I chose the IBEI Master’s in International Relations as a natural progression from my undergraduate studies in Public Policy and subsequent work experience in healthcare research. IBEI offers an attractive variety of courses that allowed me to carve a unique path that aligned with my professional goals and interests.

2. What is your experience at IBEI?

As a student at IBEI, I enjoyed the opportunity to work together with culturally and linguistically diverse colleagues. I learned a great deal about global affairs from a broad array of perspectives through collaborative coursework with real-world, practical applications. Though assignments could be challenging at times, the professors and administrative staff were supportive and dedicated to helping all students succeed.

3. Describe your career path since graduating from the IBEI

After graduating from IBEI, I worked with the University of North Carolina Center Global Initiatives to create ‘culture kits’ for K-12 classrooms across the US and became a regular contributor to Words in the Bucket, a digital international development publication. In 2016 I joined FHI 360 as a Research Assistant where I support women’s reproductive health research.

4. What is your professional experience (your current position, your main functions)?

In my current position as a Research Assistant, I support two clinical studies funded by the National Institutes of Health (NIH) focused on improved screening, diagnosis, treatment, control and prevention of Sexually Transmitted Infections (STIs). My main functions include: reviewing and revising study-related documents (e.g., protocols, procedural manuals, etc.); planning training sessions and creating materials for sites that facilitate process implementation and evaluation; and communicating with internal and external team members. As the Co-Chair of FHI 360’s Young Professionals group, I lead the organization and execution of community service initiatives.

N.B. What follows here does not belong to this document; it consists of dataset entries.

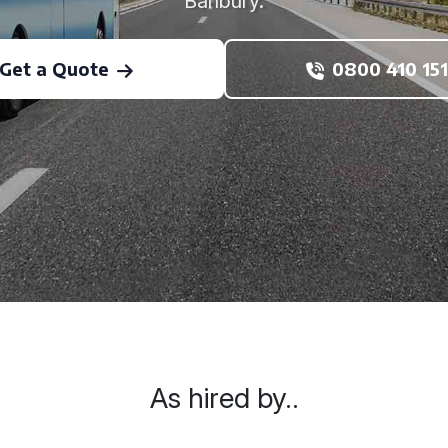
Banbury.
Get a Quote
0800 410 151
As hired by..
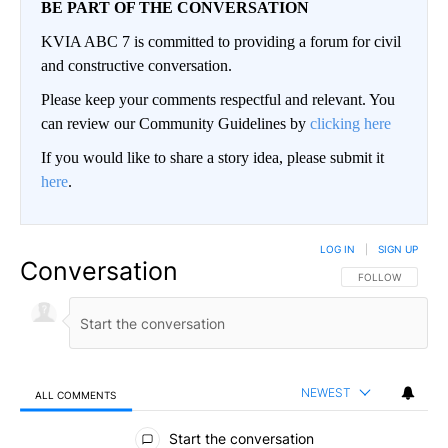
BE PART OF THE CONVERSATION
KVIA ABC 7 is committed to providing a forum for civil
and constructive conversation.
Please keep your comments respectful and relevant. You
can review our Community Guidelines by
clicking here
If you would like to share a story idea, please submit it
here
.
LOG IN
|
SIGN UP
Conversation
FOLLOW THIS CO
FOLLOW
NEWEST
ALL COMMENTS
All Comments
Start the conversation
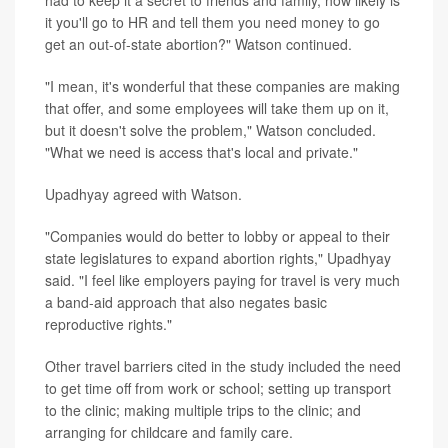
had to keep it a secret to friends and family, how likely is
it you'll go to HR and tell them you need money to go
get an out-of-state abortion?" Watson continued.
"I mean, it's wonderful that these companies are making
that offer, and some employees will take them up on it,
but it doesn't solve the problem," Watson concluded.
"What we need is access that's local and private."
Upadhyay agreed with Watson.
"Companies would do better to lobby or appeal to their
state legislatures to expand abortion rights," Upadhyay
said. "I feel like employers paying for travel is very much
a band-aid approach that also negates basic
reproductive rights."
Other travel barriers cited in the study included the need
to get time off from work or school; setting up transport
to the clinic; making multiple trips to the clinic; and
arranging for childcare and family care.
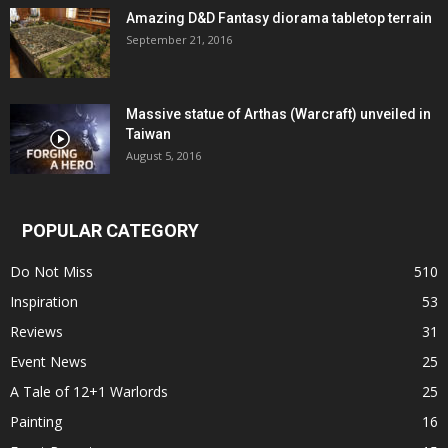
Amazing D&D Fantasy diorama tabletop terrain
September 21, 2016
Massive statue of Arthas (Warcraft) unveiled in
Taiwan
August 5, 2016
POPULAR CATEGORY
Do Not Miss
510
Inspiration
53
Reviews
31
Event News
25
A Tale of 12+1 Warlords
25
Painting
16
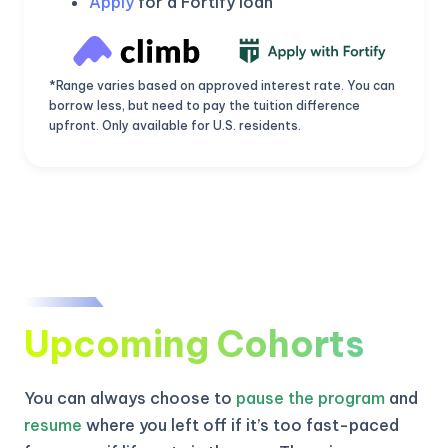
Apply
for a Fortify loan
*Range varies based on approved interest rate. You can
borrow less, but need to pay the tuition difference
upfront. Only available for U.S. residents.
Upcoming Cohorts
KICKSTART YOUR
02
21
17
27
Claim Off
SUMMER
Days
Hours
Minutes
Seconds
You can always choose to
pause the program
and
GET 20% OFF ANY METANA
BOOTCAMP TODAY
resume
where you left off if it’s too fast-paced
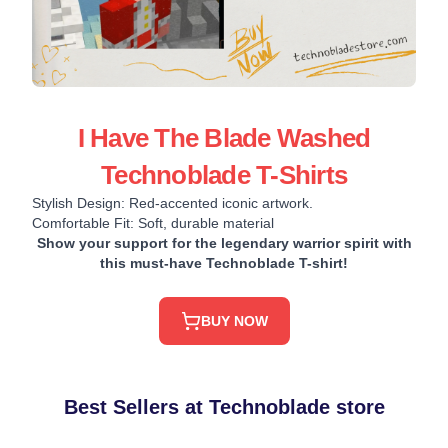
I Have The Blade Washed
Technoblade T-Shirts
Stylish Design: Red-accented iconic artwork.
Comfortable Fit: Soft, durable material
Show your support for the legendary warrior spirit with
this must-have Technoblade T-shirt!
BUY NOW
Best Sellers at Technoblade store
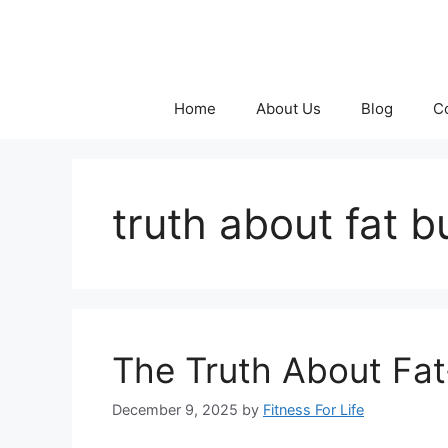
Skip
to
content
Home
About Us
Blog
C
truth about fat 
The Truth About Fat
December 9, 2025
by
Fitness For Life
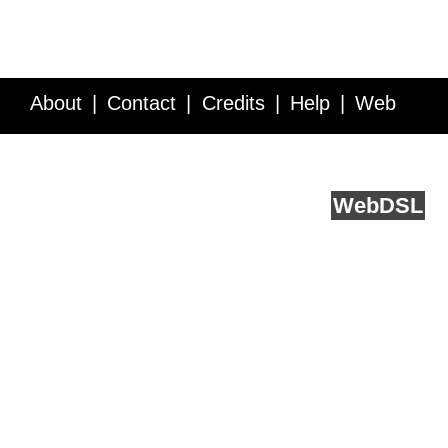
About
Contact
Credits
Help
Web
Service API
Blog
FAQ
Feedback
runs on
Web
DSL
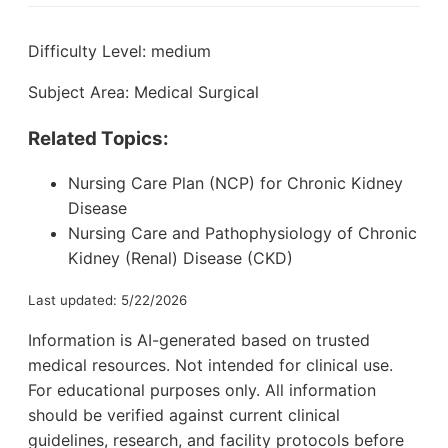
Difficulty Level: medium
Subject Area: Medical Surgical
Related Topics:
Nursing Care Plan (NCP) for Chronic Kidney
Disease
Nursing Care and Pathophysiology of Chronic
Kidney (Renal) Disease (CKD)
Last updated: 5/22/2026
Information is AI-generated based on trusted
medical resources. Not intended for clinical use.
For educational purposes only. All information
should be verified against current clinical
guidelines, research, and facility protocols before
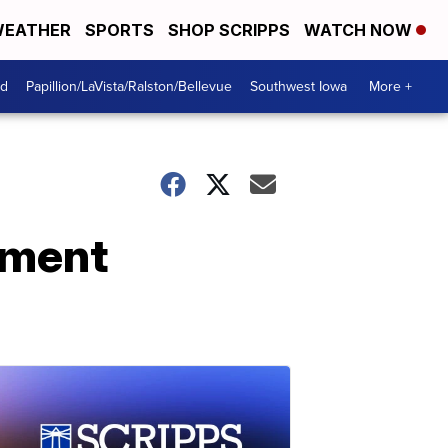
EATHER
SPORTS
SHOP SCRIPPS
WATCH NOW
od
Papillion/LaVista/Ralston/Bellevue
Southwest Iowa
More +
yment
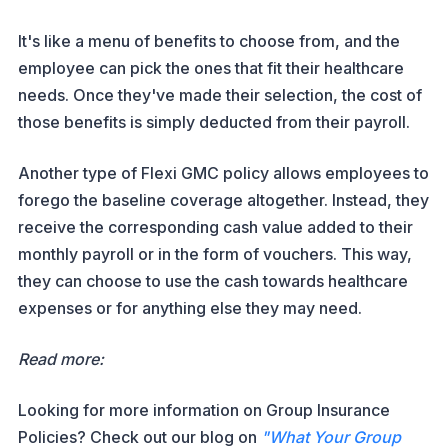
It's like a menu of benefits to choose from, and the
employee can pick the ones that fit their healthcare
needs. Once they've made their selection, the cost of
those benefits is simply deducted from their payroll.
Another type of Flexi GMC policy allows employees to
forego the baseline coverage altogether. Instead, they
receive the corresponding cash value added to their
monthly payroll or in the form of vouchers. This way,
they can choose to use the cash towards healthcare
expenses or for anything else they may need.
Read more:
Looking for more information on Group Insurance
Policies? Check out our blog on
"What Your Group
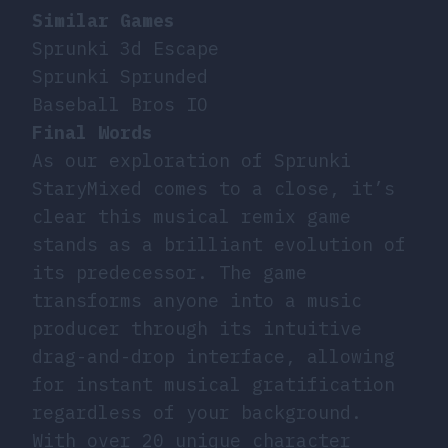
Similar Games
Sprunki 3d Escape
Sprunki Sprunded
Baseball Bros IO
Final Words
As our exploration of Sprunki
StaryMixed comes to a close, it’s
clear this musical remix game
stands as a brilliant evolution of
its predecessor. The game
transforms anyone into a music
producer through its intuitive
drag-and-drop interface, allowing
for instant musical gratification
regardless of your background.
With over 20 unique character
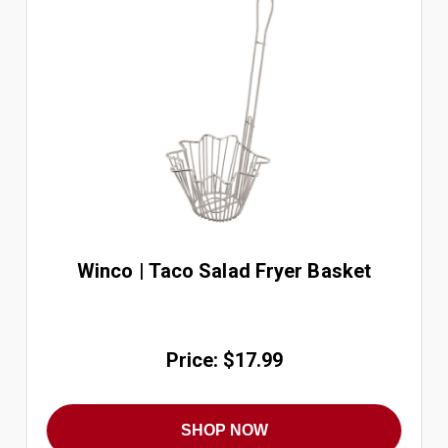
Winco | Taco Salad Fryer Basket
Price: $17.99
SHOP NOW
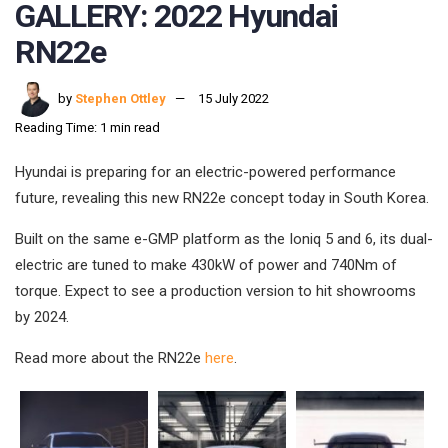
GALLERY: 2022 Hyundai
RN22e
by
Stephen Ottley
15 July 2022
Reading Time: 1 min read
Hyundai is preparing for an electric-powered performance
future, revealing this new RN22e concept today in South Korea.
Built on the same e-GMP platform as the Ioniq 5 and 6, its dual-
electric are tuned to make 430kW of power and 740Nm of
torque. Expect to see a production version to hit showrooms
by 2024.
Read more about the RN22e
here
.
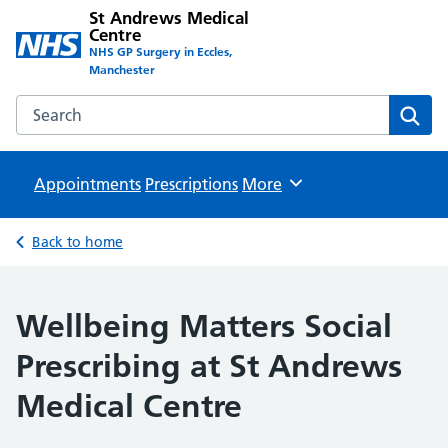
St Andrews Medical
Centre
NHS GP Surgery in Eccles,
Manchester
Search the St Andrews Medical Centre website
Sear
Appointments
Prescriptions
Browse
More
Back to home
Wellbeing Matters Social
Prescribing at St Andrews
Medical Centre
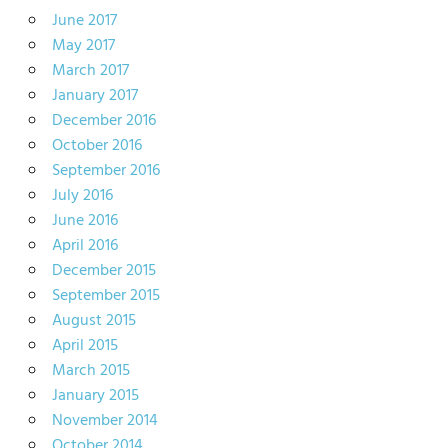
June 2017
May 2017
March 2017
January 2017
December 2016
October 2016
September 2016
July 2016
June 2016
April 2016
December 2015
September 2015
August 2015
April 2015
March 2015
January 2015
November 2014
October 2014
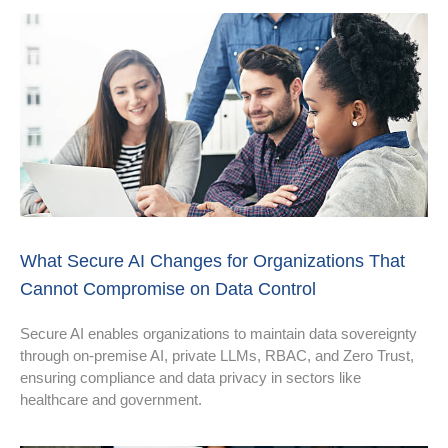
What Secure AI Changes for Organizations That
Cannot Compromise on Data Control
Secure AI enables organizations to maintain data sovereignty
through on-premise AI, private LLMs, RBAC, and Zero Trust,
ensuring compliance and data privacy in sectors like
healthcare and government.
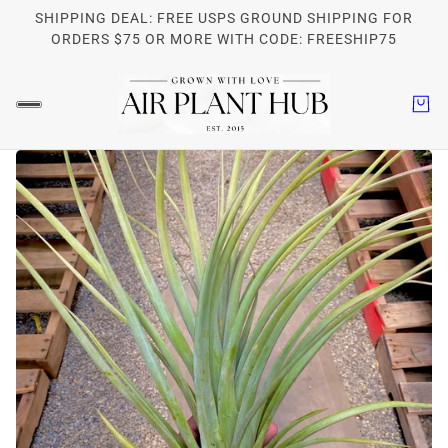
SHIPPING DEAL: FREE USPS GROUND SHIPPING FOR
ORDERS $75 OR MORE WITH CODE: FREESHIP75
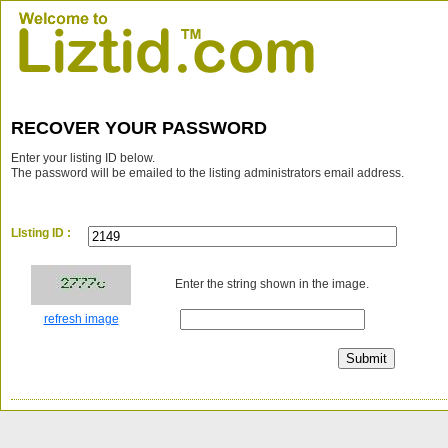
RECOVER YOUR PASSWORD
Enter your listing ID below.
The password will be emailed to the listing administrators email address.
LIsting ID :
Enter the string shown in the image.
refresh image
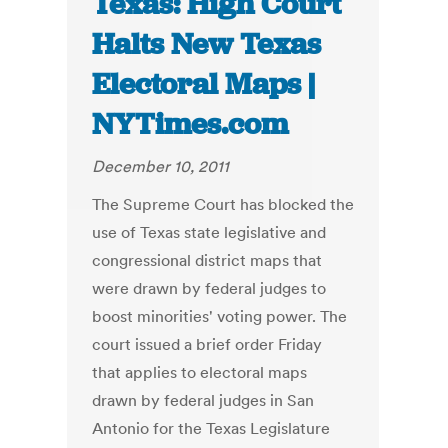
Texas: High Court
Halts New Texas
Electoral Maps |
NYTimes.com
December 10, 2011
The Supreme Court has blocked the
use of Texas state legislative and
congressional district maps that
were drawn by federal judges to
boost minorities' voting power. The
court issued a brief order Friday
that applies to electoral maps
drawn by federal judges in San
Antonio for the Texas Legislature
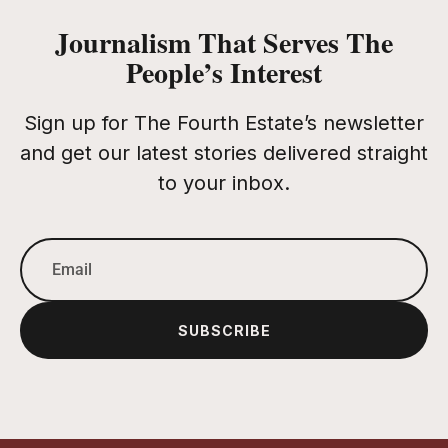
Journalism That Serves The
People’s Interest
Sign up for The Fourth Estate’s newsletter
and get our latest stories delivered straight
to your inbox.
SUBSCRIBE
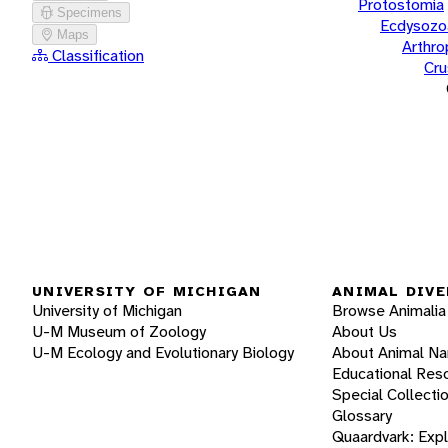
Protostomia
Specimens
Ecdysozo
Maps
Arthr
Classification
Cru
UNIVERSITY OF MICHIGAN
ANIMAL DIVE
University of Michigan
Browse Animalia
U-M Museum of Zoology
About Us
U-M Ecology and Evolutionary Biology
About Animal N
Educational Res
Special Collecti
Glossary
Quaardvark: Exp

5. How did the master programme prepare you for the work you're doing now?

The intangible knowledge I gained from the Master’s program has been equally if not more valuable than the technical skills. Above all, the program prepared me to be open and adaptable in a diverse, international environment. As a result, I have been able to successfully merge my professional experience in pharmaceuticals and academic background in research and policy at a dynamic, globally conscious organization.

6. Is this more or less what you pictured yourself doing after the master programme?

More or less. I do see myself eventually going back to work at an International Organization as
before, but working at a world-renowned university also has its perks.

7. What advice would you give to current students who want to follow this career path?
/ Some advice to future IBEI students? 

Do not be afraid to do internships. They are the best way to understand an organization and make important contacts who can help get your foot in the door.

8. What do you miss most about the IBEI?

What I miss most about IBEI is the opportunity to speak, read, write and breathe Spanish all day and night.